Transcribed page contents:
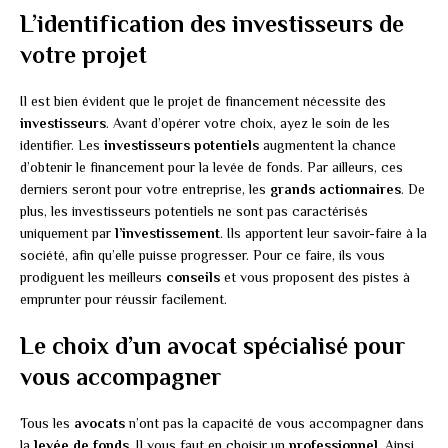
L’identification des investisseurs de
votre projet
Il est bien évident que le projet de financement nécessite des
investisseurs
. Avant d’opérer votre choix, ayez le soin de les
identifier. Les
investisseurs potentiels
augmentent la chance
d’obtenir le financement pour la levée de fonds. Par ailleurs, ces
derniers seront pour votre entreprise, les
grands actionnaires
. De
plus, les investisseurs potentiels ne sont pas caractérisés
uniquement par
l’investissement
. Ils apportent leur savoir-faire à la
société, afin qu’elle puisse progresser. Pour ce faire, ils vous
prodiguent les meilleurs
conseils
et vous proposent des pistes à
emprunter pour réussir facilement.
Le choix d’un avocat spécialisé pour
vous accompagner
Tous les
avocats
n’ont pas la capacité de vous accompagner dans
la
levée de fonds
. Il vous faut en choisir un
professionnel
. Ainsi,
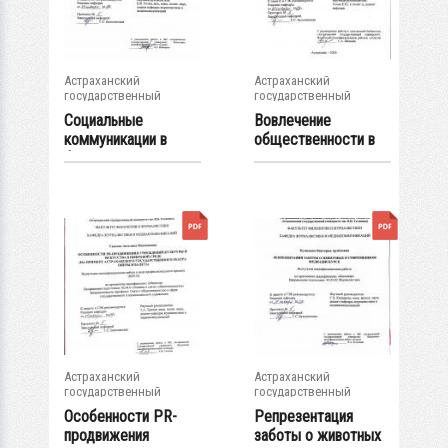
Астраханский
Астраханский
государственный
государственный
университет
университет
Социальные
Вовлечение
коммуникации в
общественности в
формировании
социальные проекты
образа...
на...
Астраханский
Астраханский
государственный
государственный
университет
университет
Особенности PR-
Репрезентация
продвижения
заботы о животных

■ WORK TO BE COMPLETED
Transcribe each record above exactly, leaving every picture out of the copy.

■ OUTPUT FOR THIS EXERCISE
L’identification des investisseurs de
votre projet
Il est bien évident que le projet de financement nécessite des
investisseurs
. Avant d’opérer votre choix, ayez le soin de les
identifier. Les
investisseurs potentiels
augmentent la chance
d’obtenir le financement pour la levée de fonds. Par ailleurs, ces
derniers seront pour votre entreprise, les
grands actionnaires
. De
plus, les investisseurs potentiels ne sont pas caractérisés
uniquement par
l’investissement
. Ils apportent leur savoir-faire à la
société, afin qu’elle puisse progresser. Pour ce faire, ils vous
prodiguent les meilleurs
conseils
et vous proposent des pistes à
emprunter pour réussir facilement.
Le choix d’un avocat spécialisé pour
vous accompagner
Tous les
avocats
n’ont pas la capacité de vous accompagner dans
la
levée de fonds
. Il vous faut en choisir un
professionnel
. Ainsi,
Астраханский
Астраханский
государственный
государственный
университет
университет
Социальные
Вовлечение
коммуникации в
общественности в
формировании
социальные проекты
образа...
на...
Астраханский
Астраханский
государственный
государственный
университет
университет
Особенности PR-
Репрезентация
продвижения
заботы о животных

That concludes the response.